At least now Americans get to learn Greider’s “blunt lesson” with Democrats at the nominal helm of the corporate-managed fake democracy. It’s an essential tutorial on the richly bipartisan nature of state-capitalist rule that holds special for “millennial” (18-29 year old) voters and citizens, for whom the election of John McCain would have reinforced the notion that American empire and inequality is just all about Republicans being in power.

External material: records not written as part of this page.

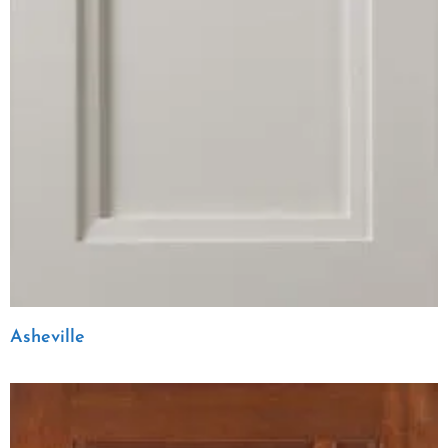
Asheville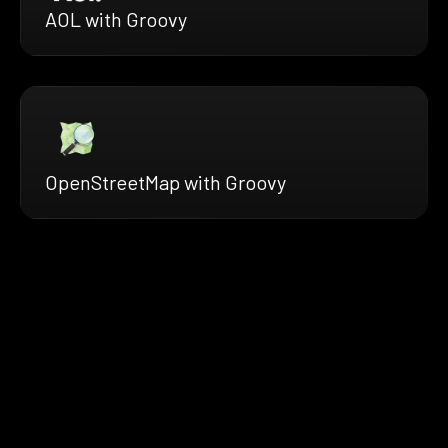
AOL with Groovy
OpenStreetMap with Groovy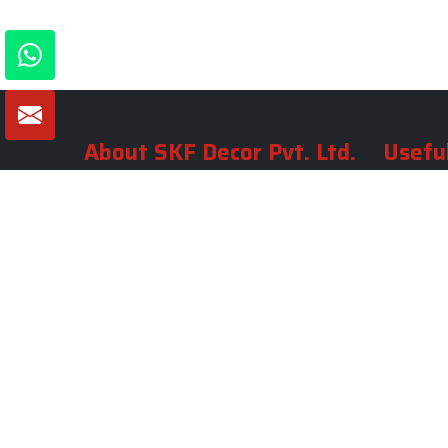
About SKF Decor Pvt. Ltd.
Useful
Company 
Established in 2007 in Delhi, India, SKF
Decor Pvt.Ltd. has risen to prominence
Our Tea
as a premier entity in the market.
Photo Gal
Blogs
VIEW MORE
Contact 
Market A
Sitemap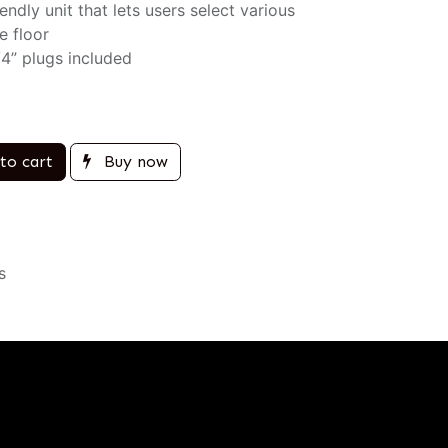
ndly unit that lets users select various
e floor
/4” plugs included
to cart
Buy now
s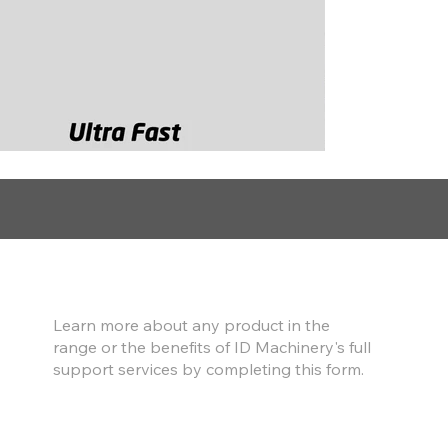
Find out more
Learn more about any product in the
range or the benefits of ID Machinery's full
support services by completing this form.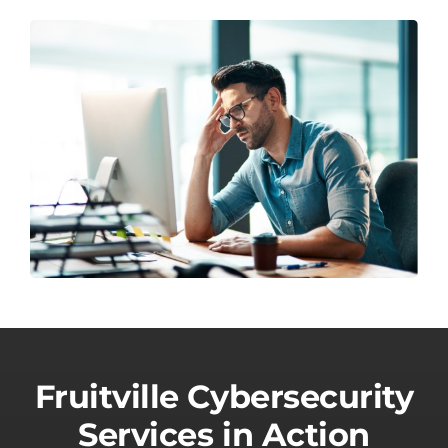
Fruitville Cybersecurity
Services in Action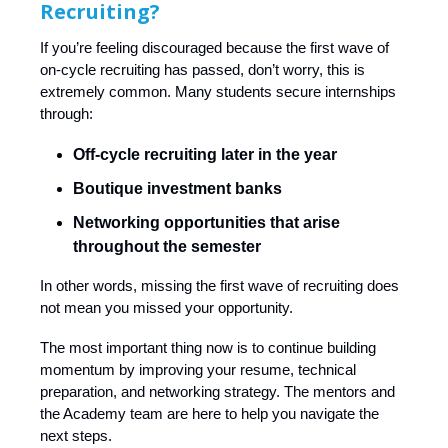
Recruiting?
If you’re feeling discouraged because the first wave of
on-cycle recruiting has passed, don’t worry, this is
extremely common. Many students secure internships
through:
Off-cycle recruiting later in the year
Boutique investment banks
Networking opportunities that arise
throughout the semester
In other words, missing the first wave of recruiting does
not mean you missed your opportunity.
The most important thing now is to continue building
momentum by improving your resume, technical
preparation, and networking strategy. The mentors and
the Academy team are here to help you navigate the
next steps.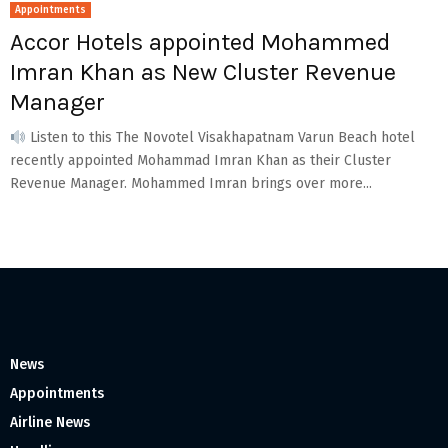
Appointments
Accor Hotels appointed Mohammed
Imran Khan as New Cluster Revenue
Manager
Listen to this The Novotel Visakhapatnam Varun Beach hotel
recently appointed Mohammad Imran Khan as their Cluster
Revenue Manager. Mohammed Imran brings over more...
News
Appointments
Airline News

The lesson has been deepening this year. Claiming falsely that the American people spoke in the Republicans’ electoral triumph of November 2010, the ever more right-wing Obama has made a number of moves calculated to win the more heartfelt allegiance of top business players. He has continued his pattern of coldly disrespecting his liberal and progressive “base” (comprised of people that Obama’s initial chief of staff Rahm Emmanuel called “fucking retard[s]”) by agreeing to sustain George W. Bush’s deficit-fueling tax cuts for the rich beyond their original sunset date of 2010. Accepting the false business and Republican Tea Party claim that “overpaid” public sector workers are a leading force behind rising government deficits and economic stagnation, Obama ordered a two-year freeze on federal worker salaries and benefits. He published an Op-Ed in the plutocratic editorial pages of The Wall Street Journal – an essay that praised “free market capitalism” as “the greatest force for prosperity the world has ever known”) and said that government often places “unreasonable burdens on business” that have a “chilling effect on growth and jobs.